To the question many people ask about politics — Why doesn’t the other side listen to reason? — Haidt replies: We were never designed to listen to reason. When you ask people moral questions, time their responses and scan their brains, their answers and brain activation patterns indicate that they reach conclusions quickly and produce reasons later only to justify what they’ve decided. The funniest and most painful illustrations are Haidt’s transcripts of interviews about bizarre scenarios. Is it wrong to have sex with a dead chicken? How about with your sister? Is it O.K. to defecate in a urinal? If your dog dies, why not eat it? Under interrogation, most subjects in psychology experiments agree these things are wrong. But none can explain why.

The problem isn’t that people don’t reason. They do reason. But their arguments aim to support their conclusions, not yours. Reason doesn’t work like a judge or teacher, impartially weighing evidence or guiding us to wisdom. It works more like a lawyer or press secretary, justifying our acts and judgments to others. Haidt shows, for example, how subjects relentlessly marshal arguments for the incest taboo, no matter how thoroughly an interrogator demolishes these arguments.

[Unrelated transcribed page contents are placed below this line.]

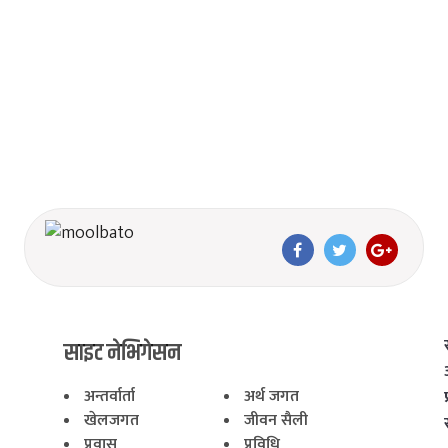
साइट नेभिगेसन
अन्तर्वार्ता
अर्थ जगत
खेलजगत
जीवन सैली
प्रवास
प्रविधि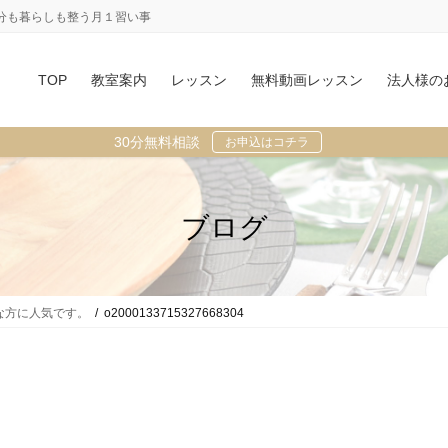
分も暮らしも整う月１習い事
TOP
教室案内
レッスン
無料動画レッスン
法人様の
30分無料相談
お申込はコチラ
ブログ
な方に人気です。
o2000133715327668304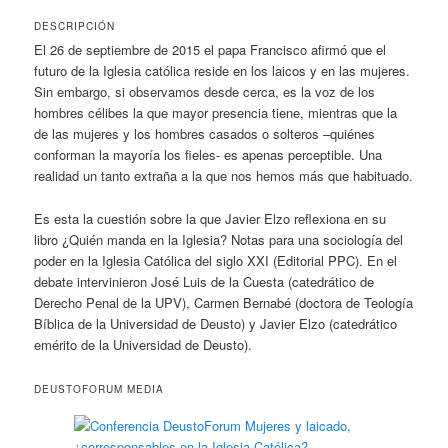
DESCRIPCIÓN
El 26 de septiembre de 2015 el papa Francisco afirmó que el
futuro de la Iglesia católica reside en los laicos y en las mujeres.
Sin embargo, si observamos desde cerca, es la voz de los
hombres célibes la que mayor presencia tiene, mientras que la
de las mujeres y los hombres casados o solteros –quiénes
conforman la mayoría los fieles- es apenas perceptible. Una
realidad un tanto extraña a la que nos hemos más que habituado.
Es esta la cuestión sobre la que Javier Elzo reflexiona en su
libro ¿Quién manda en la Iglesia? Notas para una sociología del
poder en la Iglesia Católica del siglo XXI (Editorial PPC). En el
debate intervinieron José Luis de la Cuesta (catedrático de
Derecho Penal de la UPV), Carmen Bernabé (doctora de Teología
Bíblica de la Universidad de Deusto) y Javier Elzo (catedrático
emérito de la Universidad de Deusto).
DEUSTOFORUM MEDIA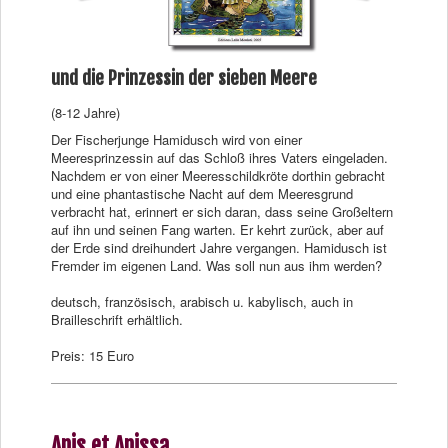
und die Prinzessin der sieben Meere
(8-12 Jahre)
Der Fischerjunge Hamidusch wird von einer
Meeresprinzessin auf das Schloß ihres Vaters eingeladen.
Nachdem er von einer Meeresschildkröte dorthin gebracht
und eine phantastische Nacht auf dem Meeresgrund
verbracht hat, erinnert er sich daran, dass seine Großeltern
auf ihn und seinen Fang warten. Er kehrt zurück, aber auf
der Erde sind dreihundert Jahre vergangen. Hamidusch ist
Fremder im eigenen Land. Was soll nun aus ihm werden?
deutsch, französisch, arabisch u. kabylisch, auch in
Brailleschrift erhältlich.
Preis: 15 Euro
Anis et Anissa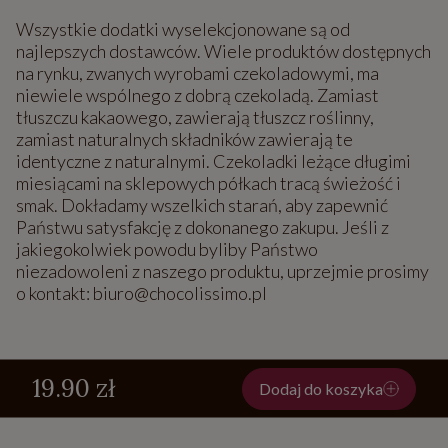
Wszystkie dodatki wyselekcjonowane są od
najlepszych dostawców. Wiele produktów dostępnych
na rynku, zwanych wyrobami czekoladowymi, ma
niewiele wspólnego z dobrą czekoladą. Zamiast
tłuszczu kakaowego, zawierają tłuszcz roślinny,
zamiast naturalnych składników zawierają te
identyczne z naturalnymi. Czekoladki leżące długimi
miesiącami na sklepowych półkach tracą świeżość i
smak. Dokładamy wszelkich starań, aby zapewnić
Państwu satysfakcję z dokonanego zakupu. Jeśli z
jakiegokolwiek powodu byliby Państwo
niezadowoleni z naszego produktu, uprzejmie prosimy
o kontakt: biuro@chocolissimo.pl
19.90 zł
Dodaj do koszyka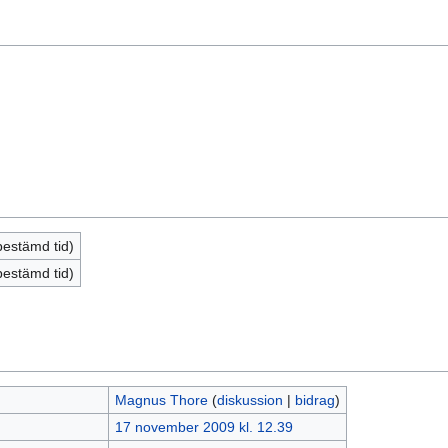
bestämd tid)
bestämd tid)
Magnus Thore
(
diskussion
|
bidrag
)
17 november 2009 kl. 12.39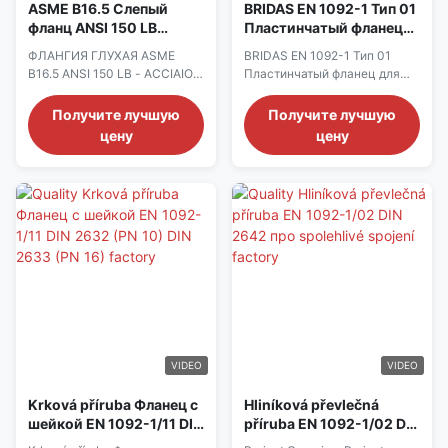
ASME B16.5 Слепый
BRIDAS EN 1092-1 Тип 01
фланц ANSI 150 LB
Пластинчатый фланец
кованая нержавеющая
для сварки
ФЛАНГИЯ ГЛУХАЯ ASME
BRIDAS EN 1092-1 Тип 01
сталь A182 F304L
B16.5 ANSI 150 LB - ACCIAIO
Пластинчатый фланец для
INOX FORGIATO A182 F304L
сварки
Получите лучшую
Получите лучшую
цену
цену
VIDEO
VIDEO
Krková příruba Фланец с
Hliníková převlečná
шейкой EN 1092-1/11 DIN
příruba EN 1092-1/02 DIN
2632 (PN 10) DIN 2633
2642 про spolehlivé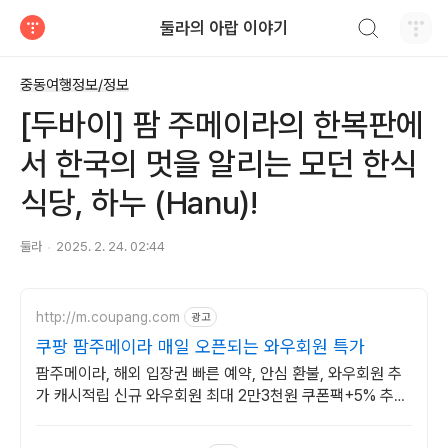
검색하기
둘라의 아랍 이야기
티스토리
중동여행정보/정보
[두바이] 팜 주메이라의 한복판에
서 한국의 멋을 알리는 모던 한식
식당, 하누 (Hanu)!
둘라
2025. 2. 24. 02:44
http://m.coupang.com
광고
쿠팡 팜주메이라 매일 오픈되는 와우회원 특가
팜주메이라, 해외 입장권 빠른 예약, 안심 환불, 와우회원 추
가 캐시적립 신규 와우회원 최대 2만3천원 쿠폰팩+5% 추가
적립 혜택! 여행도 이제 쿠팡에서!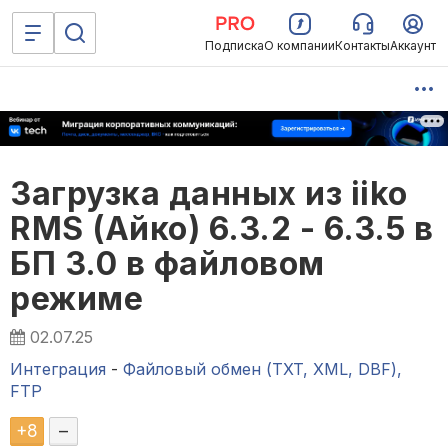
Подписка
О компании
Контакты
Аккаунт
Загрузка данных из iiko
RMS (Айко) 6.3.2 - 6.3.5 в
БП 3.0 в файловом
режиме
02.07.25
Интеграция
-
Файловый обмен (TXT, XML, DBF),
FTP
+
8
–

To explain this persistence, Haidt invokes an evolutionary hypothesis: We compete for social status, and the key advantage in this struggle is the ability to influence others. Reason, in this view, evolved to help us spin, not to help us learn. So if you want to change people’s minds, Haidt concludes, don’t appeal to their reason. Appeal to reason’s boss: the underlying moral intuitions whose conclusions reason defends.

Haidt’s account of reason is a bit too simple — his whole book, after all, is a deployment of reason to advance learning — and his advice sounds cynical. But set aside those objections for now, and go with him. If you follow Haidt through the tunnel of cynicism, you’ll find that what he’s really after is enlightenment. He wants to open your mind to the moral intuitions of other people.